While Dragone didn’t know his own track’s minimum performance requirements, the article’s author provided them; the horses must be “serviceably sound”, “cannot be wearing a trachea tube”, must not have “undergone a nerving surgery”, and “cannot have impaired sight in both eyes”. They need rules to NOT RACE a horse with a tracheostomy tube? – or one that cannot feel his foot/feet? – or a BLIND horse?
But back to Dragone and the commission’s “discussions” – “I think we’re going to need a rule to make sure [racing an 8-year-old maiden on a five-year layoff] doesn’t happen again.” Hey, WAIT, aren’t you the same folks who always remind us that what racehorses do on the track is NO DIFFERENT from the running horses do in their own pastures? Is it Mox Nix’s age? – can’t be, at only 8 he hadn’t yet reached an equine’s prime age. The 5 years off? – don’t you think he was bored at the farm? – missed the “competition”? – wanted to WIN a race and get into that winner’s circle? – and let’s not forgot all that “pasture racing” he had been doing during that five-year layoff! That said, it does seem a bit odd that he breaks his leg in his FIRST race back (and after THREE vets had checked him over) and not during those five years of running around back at the farm…you know, since it’s all the same.
These people lie and obfuscate to save face while they wait for the “outrage” to blow over…
We know there will NEVER be any meaningful rules to protect the horse as long as racing exists.
Mox Nix, like the overwhelming majority of the horses in this business, was doomed.
And, incidentally, the poor horse’s name is slang for unimportant, irrelevant, doesn’t matter. It comes from the German macht nichts ( “doesn’t matter”), a sentiment that applies to most of these horses.

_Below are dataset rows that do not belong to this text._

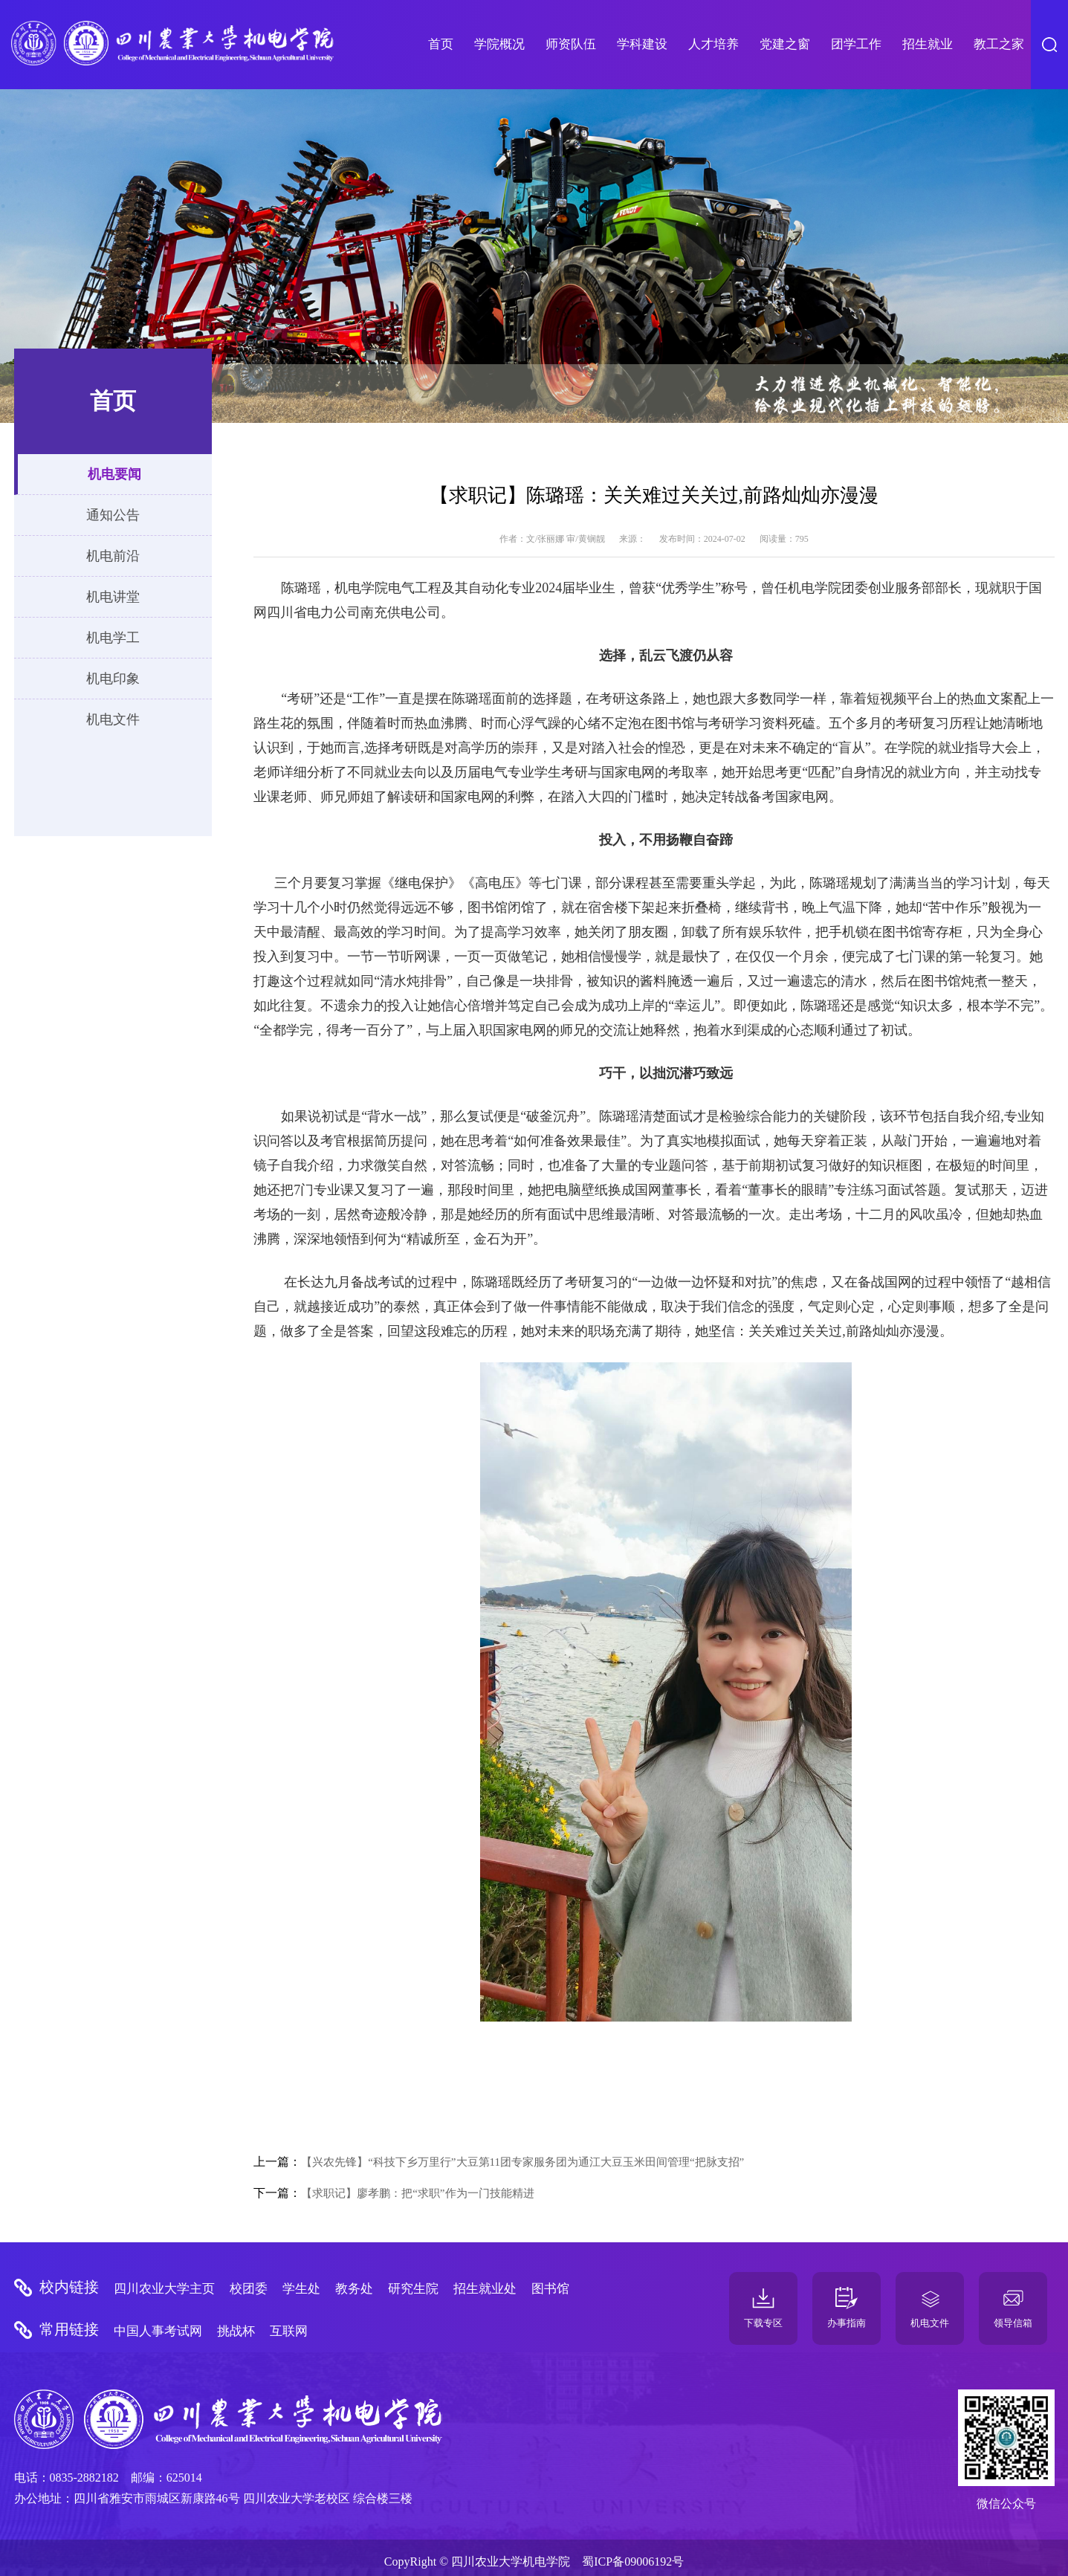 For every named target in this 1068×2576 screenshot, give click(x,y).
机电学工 (113, 637)
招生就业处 (485, 2289)
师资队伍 (571, 44)
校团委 (249, 2289)
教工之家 (999, 44)
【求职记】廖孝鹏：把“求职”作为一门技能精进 (417, 2193)
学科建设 (642, 44)
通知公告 (113, 515)
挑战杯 (236, 2331)
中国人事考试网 (158, 2331)
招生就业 (927, 44)
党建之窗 (785, 44)
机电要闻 (114, 474)
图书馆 (550, 2289)
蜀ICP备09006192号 (633, 2561)
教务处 (354, 2289)
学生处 (301, 2289)
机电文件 (113, 719)
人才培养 (713, 44)
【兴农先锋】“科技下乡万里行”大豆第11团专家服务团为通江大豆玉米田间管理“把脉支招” (522, 2162)
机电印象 (113, 678)
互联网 (289, 2331)
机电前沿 (113, 555)
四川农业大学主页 (164, 2289)
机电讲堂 (113, 596)
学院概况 (499, 44)
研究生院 (413, 2289)
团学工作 (856, 44)
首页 (440, 44) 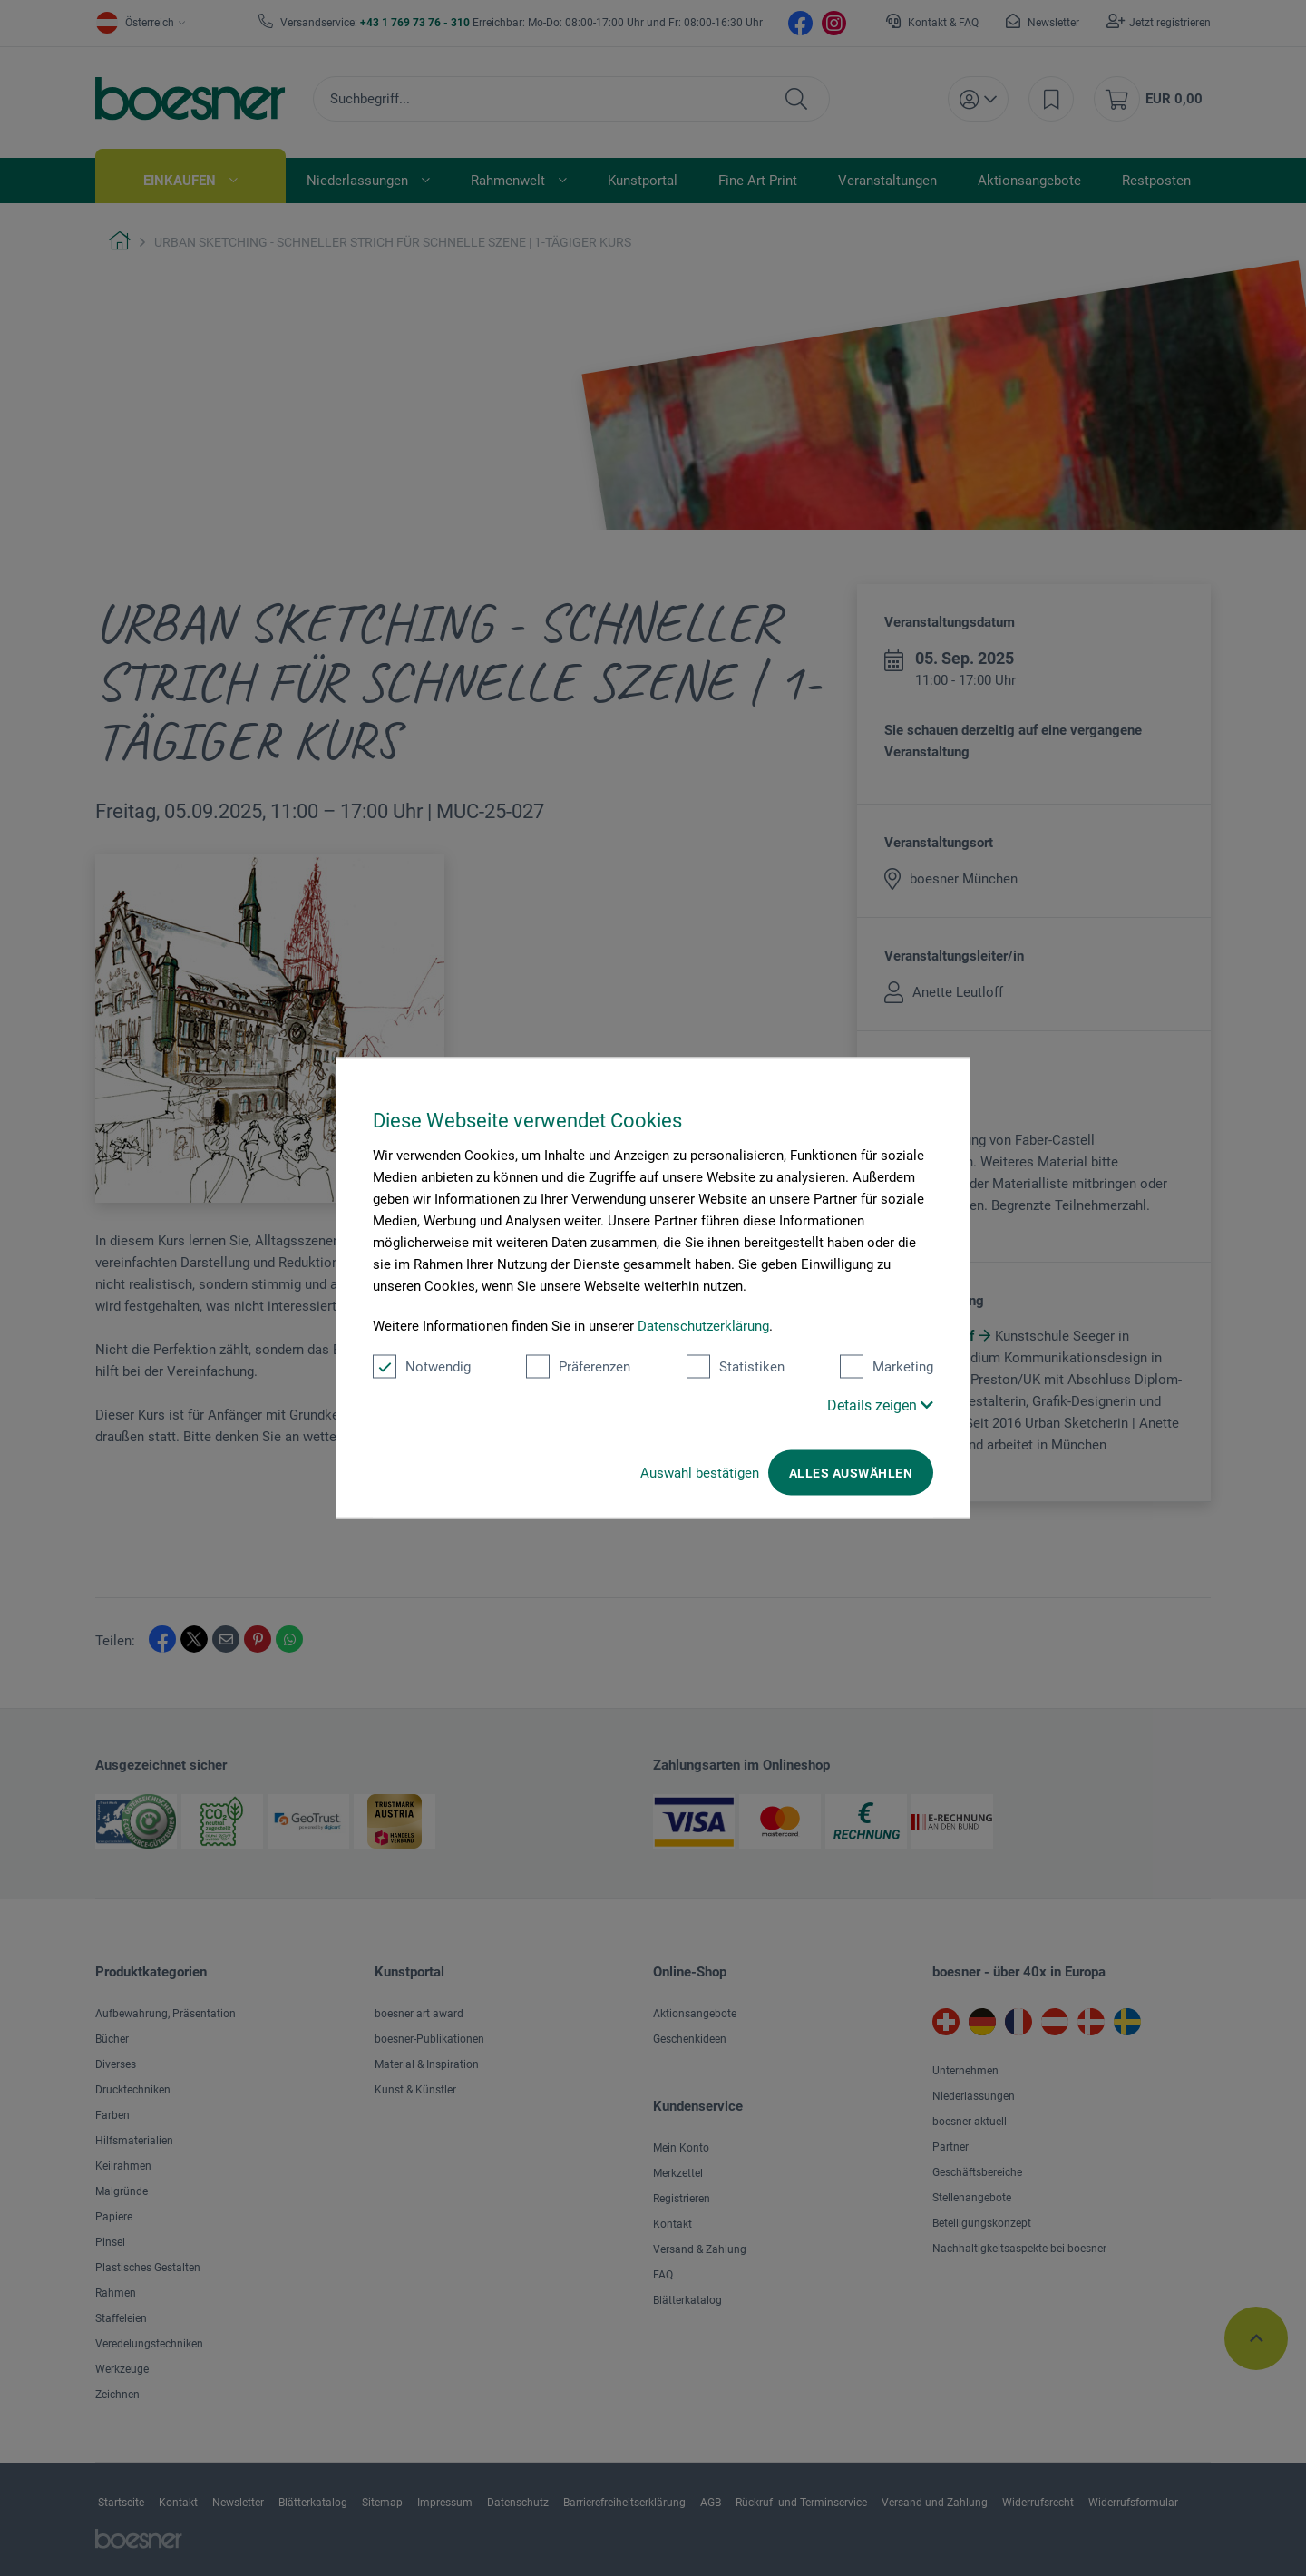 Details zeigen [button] (880, 1405)
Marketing (886, 1367)
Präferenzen (578, 1367)
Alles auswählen (850, 1473)
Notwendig (422, 1367)
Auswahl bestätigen (699, 1473)
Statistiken (736, 1367)
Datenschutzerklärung (703, 1326) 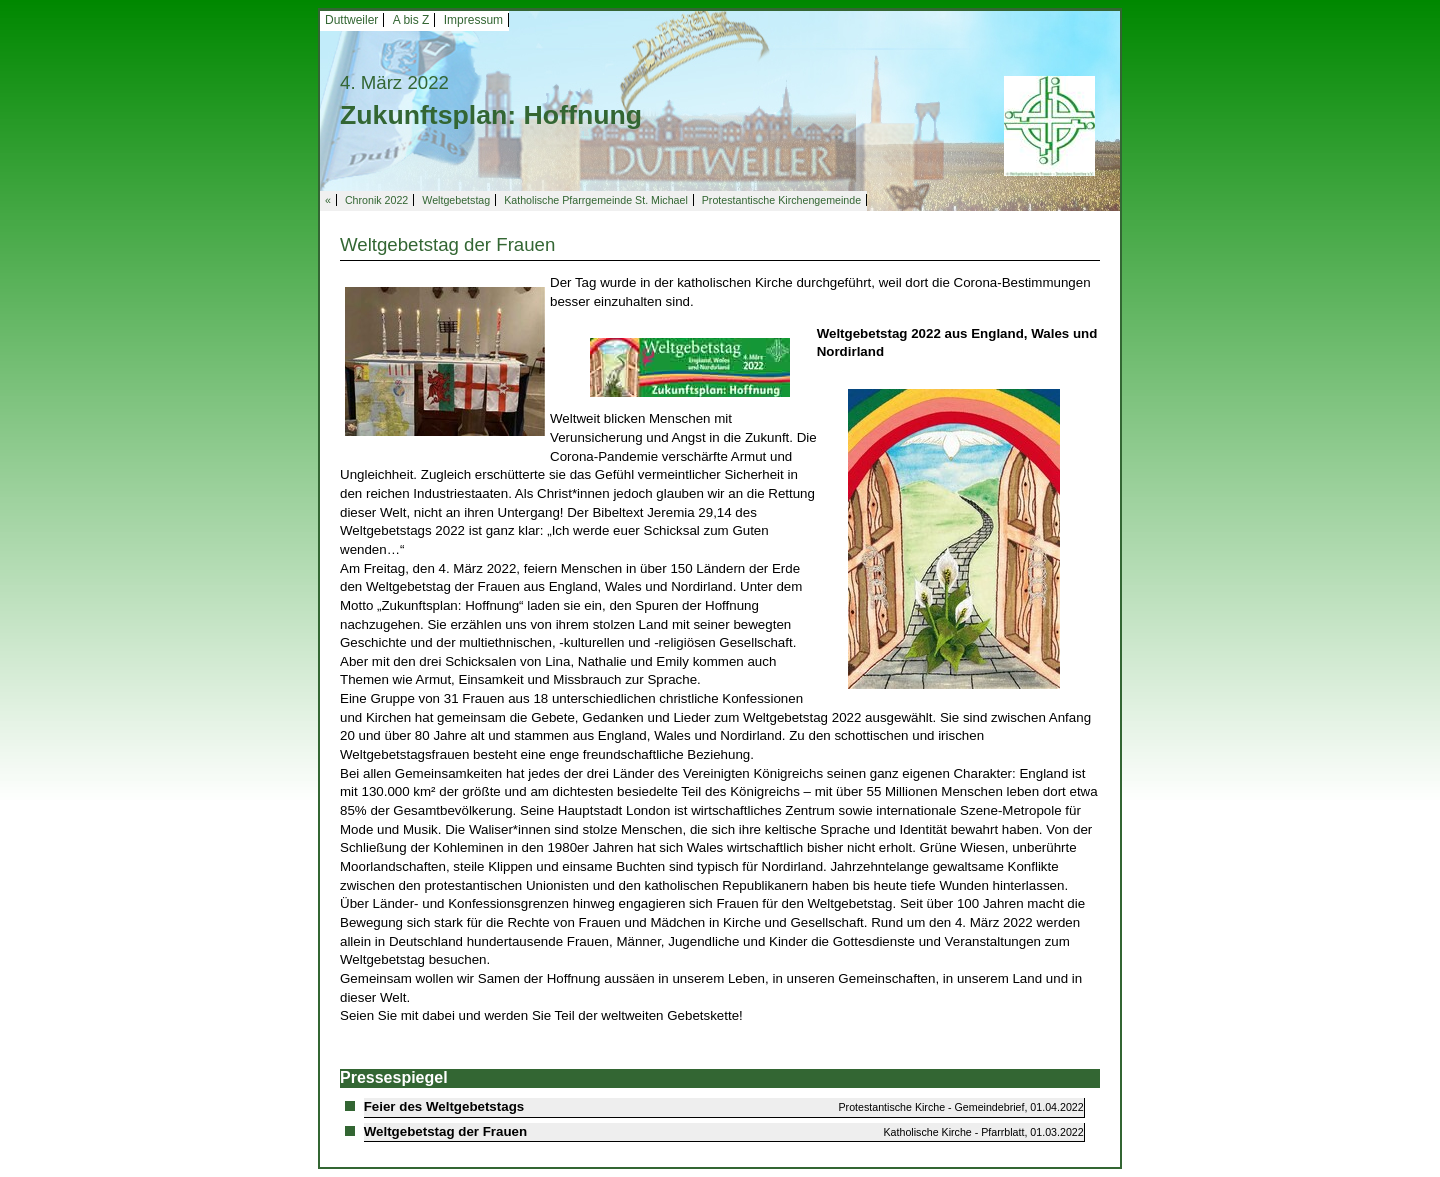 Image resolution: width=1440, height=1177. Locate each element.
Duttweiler (351, 20)
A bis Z (411, 20)
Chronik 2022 (376, 200)
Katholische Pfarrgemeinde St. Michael (596, 200)
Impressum (473, 20)
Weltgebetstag (456, 200)
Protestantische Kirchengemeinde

Oh Rose, that is heartbreaking – the meaning of his name, that is – yet how appropriate for a horse named and used by the racing-employed. Their horses are NOT the family members so many in the industry like to claim, because if they were, they wouldn’t constantly risk their lives and we wouldn’t be seeing discarded racehorses in kill pens every damn day.
And yes, Dragone’s comments are confusing when looking at the entire picture! So he says how TRAGIC racing Mox Nix was (considering his age and lay-off) and that things are going to change (“We’re taking it very seriously and it will not happen again”)! Is that so? – Dragone, in trying to cover their asses, saying Mox Nix “[got] an extra look in the paddock”, actually let it slip that they KNEW about his circumstances YET THEY LET HIM RACE. Oh but it was “tragic”? – and it will not happen again? Well, Dragone, you freaking heartless moron, YOU let it happen and now you’re doing damage control because the poor gelding died, this site reported it and therefore became public knowledge. Dragone had no choice but to appear concerned.
And BTW, Dragone, a mare named Arch’s Pearl Black just raced October 5 at Thistledown – she is five years old and had never raced. So how serious are you?